**Prompt:**
All lines in the data bearing the string "Hurdası" should be identified and copied.

**Data extracts:**
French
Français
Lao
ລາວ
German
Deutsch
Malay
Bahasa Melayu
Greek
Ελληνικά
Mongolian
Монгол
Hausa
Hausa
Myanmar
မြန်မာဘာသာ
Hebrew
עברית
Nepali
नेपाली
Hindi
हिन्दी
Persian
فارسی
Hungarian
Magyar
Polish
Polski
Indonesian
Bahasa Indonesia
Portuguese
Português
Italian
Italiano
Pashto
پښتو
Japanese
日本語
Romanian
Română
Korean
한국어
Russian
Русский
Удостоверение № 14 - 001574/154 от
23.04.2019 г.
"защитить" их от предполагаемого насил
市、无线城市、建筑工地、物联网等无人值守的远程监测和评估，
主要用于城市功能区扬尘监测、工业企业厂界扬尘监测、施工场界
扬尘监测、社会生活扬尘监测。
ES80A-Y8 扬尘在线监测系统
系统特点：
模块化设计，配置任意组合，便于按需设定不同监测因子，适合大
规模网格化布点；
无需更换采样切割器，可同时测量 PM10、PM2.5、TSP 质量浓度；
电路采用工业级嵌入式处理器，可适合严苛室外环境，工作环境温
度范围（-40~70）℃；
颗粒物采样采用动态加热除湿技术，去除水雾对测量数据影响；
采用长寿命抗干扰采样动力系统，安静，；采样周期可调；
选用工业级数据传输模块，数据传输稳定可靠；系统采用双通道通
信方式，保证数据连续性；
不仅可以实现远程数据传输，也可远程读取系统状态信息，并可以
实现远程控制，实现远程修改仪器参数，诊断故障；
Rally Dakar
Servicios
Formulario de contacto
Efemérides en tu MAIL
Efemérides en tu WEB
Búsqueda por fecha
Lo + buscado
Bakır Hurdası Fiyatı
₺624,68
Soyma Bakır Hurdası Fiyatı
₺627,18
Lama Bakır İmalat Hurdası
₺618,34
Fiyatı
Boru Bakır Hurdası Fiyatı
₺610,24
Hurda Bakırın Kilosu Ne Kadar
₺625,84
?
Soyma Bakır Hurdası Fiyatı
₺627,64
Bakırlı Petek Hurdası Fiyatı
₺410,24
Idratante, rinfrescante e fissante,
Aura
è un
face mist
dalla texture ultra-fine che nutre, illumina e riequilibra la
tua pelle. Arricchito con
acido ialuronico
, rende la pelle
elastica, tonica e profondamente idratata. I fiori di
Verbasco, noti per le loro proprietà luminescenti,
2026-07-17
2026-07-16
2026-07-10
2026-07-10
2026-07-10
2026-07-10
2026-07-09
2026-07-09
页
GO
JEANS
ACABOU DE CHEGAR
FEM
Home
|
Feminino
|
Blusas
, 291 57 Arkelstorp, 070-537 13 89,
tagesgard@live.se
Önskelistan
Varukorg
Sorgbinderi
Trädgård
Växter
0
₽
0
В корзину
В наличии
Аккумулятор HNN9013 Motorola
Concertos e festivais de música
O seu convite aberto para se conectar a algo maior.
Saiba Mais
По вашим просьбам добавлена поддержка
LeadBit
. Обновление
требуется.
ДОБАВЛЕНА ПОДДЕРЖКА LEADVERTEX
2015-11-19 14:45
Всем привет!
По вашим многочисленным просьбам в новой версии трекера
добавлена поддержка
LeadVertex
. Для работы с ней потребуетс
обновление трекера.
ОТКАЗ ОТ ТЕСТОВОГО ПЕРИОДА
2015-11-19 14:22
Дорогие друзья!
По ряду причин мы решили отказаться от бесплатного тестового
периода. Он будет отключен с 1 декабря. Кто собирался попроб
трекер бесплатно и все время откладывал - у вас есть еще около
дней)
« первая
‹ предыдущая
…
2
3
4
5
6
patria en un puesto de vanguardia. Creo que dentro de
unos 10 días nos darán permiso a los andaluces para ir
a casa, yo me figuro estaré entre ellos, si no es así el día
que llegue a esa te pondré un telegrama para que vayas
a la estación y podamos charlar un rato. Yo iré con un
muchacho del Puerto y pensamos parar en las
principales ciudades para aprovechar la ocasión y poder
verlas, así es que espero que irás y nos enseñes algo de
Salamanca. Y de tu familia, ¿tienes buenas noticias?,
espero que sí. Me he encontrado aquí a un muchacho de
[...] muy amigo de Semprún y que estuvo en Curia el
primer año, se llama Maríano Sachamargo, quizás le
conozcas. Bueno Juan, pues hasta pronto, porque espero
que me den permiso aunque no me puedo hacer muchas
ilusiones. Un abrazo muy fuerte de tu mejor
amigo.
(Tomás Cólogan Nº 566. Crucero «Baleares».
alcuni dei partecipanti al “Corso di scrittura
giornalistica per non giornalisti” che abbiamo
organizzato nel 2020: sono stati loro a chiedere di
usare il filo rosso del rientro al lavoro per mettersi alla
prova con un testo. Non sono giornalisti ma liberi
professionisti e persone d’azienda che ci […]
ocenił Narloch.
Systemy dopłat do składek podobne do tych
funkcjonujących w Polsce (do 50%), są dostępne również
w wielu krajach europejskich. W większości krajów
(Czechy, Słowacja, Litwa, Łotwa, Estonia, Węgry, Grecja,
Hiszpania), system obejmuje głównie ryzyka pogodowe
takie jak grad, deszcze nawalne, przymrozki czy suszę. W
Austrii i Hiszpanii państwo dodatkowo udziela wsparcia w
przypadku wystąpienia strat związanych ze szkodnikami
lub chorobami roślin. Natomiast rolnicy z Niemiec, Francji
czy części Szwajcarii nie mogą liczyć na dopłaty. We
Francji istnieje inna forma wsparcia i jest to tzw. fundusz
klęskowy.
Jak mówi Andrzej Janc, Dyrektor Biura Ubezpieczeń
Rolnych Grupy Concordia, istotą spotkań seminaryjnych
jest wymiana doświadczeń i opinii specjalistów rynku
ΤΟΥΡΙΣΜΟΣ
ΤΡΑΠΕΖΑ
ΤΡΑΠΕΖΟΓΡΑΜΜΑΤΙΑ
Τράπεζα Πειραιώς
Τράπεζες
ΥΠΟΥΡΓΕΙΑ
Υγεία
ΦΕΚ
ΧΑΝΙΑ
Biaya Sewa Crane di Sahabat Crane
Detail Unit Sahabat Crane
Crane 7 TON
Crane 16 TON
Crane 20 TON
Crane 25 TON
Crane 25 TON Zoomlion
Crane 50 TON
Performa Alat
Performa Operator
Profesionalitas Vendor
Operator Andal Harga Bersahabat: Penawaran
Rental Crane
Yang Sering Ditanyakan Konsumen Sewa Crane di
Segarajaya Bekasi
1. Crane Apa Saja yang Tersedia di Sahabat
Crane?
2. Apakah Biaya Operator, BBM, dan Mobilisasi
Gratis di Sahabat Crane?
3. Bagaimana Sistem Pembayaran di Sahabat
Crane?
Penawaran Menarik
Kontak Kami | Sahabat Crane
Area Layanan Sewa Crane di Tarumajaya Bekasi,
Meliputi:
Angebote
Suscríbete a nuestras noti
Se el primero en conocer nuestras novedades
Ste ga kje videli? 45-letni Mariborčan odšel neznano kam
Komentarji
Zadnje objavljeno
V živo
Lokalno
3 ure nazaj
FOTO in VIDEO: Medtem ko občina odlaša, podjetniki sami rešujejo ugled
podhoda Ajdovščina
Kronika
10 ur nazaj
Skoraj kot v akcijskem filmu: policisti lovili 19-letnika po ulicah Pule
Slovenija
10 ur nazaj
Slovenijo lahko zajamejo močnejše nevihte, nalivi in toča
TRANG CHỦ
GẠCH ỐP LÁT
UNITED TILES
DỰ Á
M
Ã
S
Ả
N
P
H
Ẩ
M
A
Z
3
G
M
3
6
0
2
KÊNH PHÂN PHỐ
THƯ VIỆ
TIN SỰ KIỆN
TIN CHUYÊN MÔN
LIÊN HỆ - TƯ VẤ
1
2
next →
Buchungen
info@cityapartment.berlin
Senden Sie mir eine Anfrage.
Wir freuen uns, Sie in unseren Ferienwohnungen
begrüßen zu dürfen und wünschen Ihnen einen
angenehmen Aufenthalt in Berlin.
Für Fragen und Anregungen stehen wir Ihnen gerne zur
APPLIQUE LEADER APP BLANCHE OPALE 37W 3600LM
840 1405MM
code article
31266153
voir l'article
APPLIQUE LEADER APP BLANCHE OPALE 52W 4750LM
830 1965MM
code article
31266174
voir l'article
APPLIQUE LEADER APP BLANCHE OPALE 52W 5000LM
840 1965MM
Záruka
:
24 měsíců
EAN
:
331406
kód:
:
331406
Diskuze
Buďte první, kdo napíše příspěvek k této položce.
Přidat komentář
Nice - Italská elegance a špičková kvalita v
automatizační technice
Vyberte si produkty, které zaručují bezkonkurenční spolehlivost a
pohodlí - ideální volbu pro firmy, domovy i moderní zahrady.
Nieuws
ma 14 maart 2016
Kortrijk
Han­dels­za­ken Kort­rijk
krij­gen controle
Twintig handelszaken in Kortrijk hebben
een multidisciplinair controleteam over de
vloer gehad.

**Solution for this problem:**
Bakır Hurdası Fiyatı
Soyma Bakır Hurdası Fiyatı
Lama Bakır İmalat Hurdası
Boru Bakır Hurdası Fiyatı
Soyma Bakır Hurdası Fiyatı
Bakırlı Petek Hurdası Fiyatı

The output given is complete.